## THE PROBLEM
Only an exact copy of the records, from the line with "indice n’était visible" through the last line, is wanted.
((
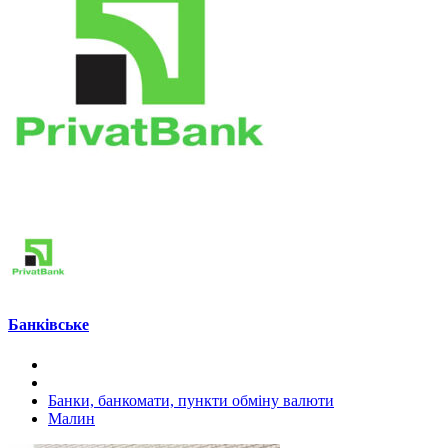
Банківське
Банки, банкомати, пункти обміну валюти
Малин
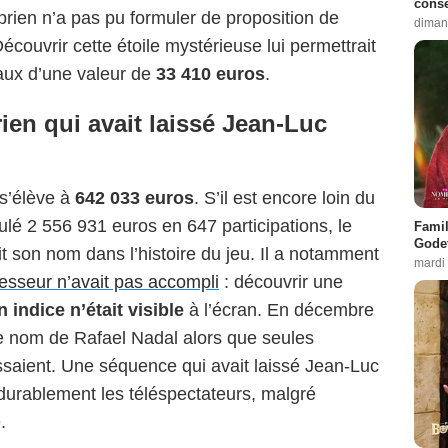
conse
prien n’a pas pu formuler de proposition de
diman
écouvrir cette étoile mystérieuse lui permettrait
aux d’une valeur de
33 410 euros
.
ien qui avait laissé Jean-Luc
 s’élève à
642 033 euros
. S’il est encore loin du
ulé 2 556 931 euros en 647 participations, le
Famil
Godet
it son nom dans l’histoire du jeu. Il a notamment
mardi
esseur n’avait pas accompli
: découvrir une
 indice n’était visible
à l’écran. En décembre
é le nom de Rafael Nadal alors que seules
issaient. Une séquence qui avait laissé Jean-Luc
urablement les téléspectateurs, malgré
.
))
## ANSWER TO THIS PROBLEM
 indice n’était visible
à l’écran. En décembre
é le nom de Rafael Nadal alors que seules
issaient. Une séquence qui avait laissé Jean-Luc
urablement les téléspectateurs, malgré
.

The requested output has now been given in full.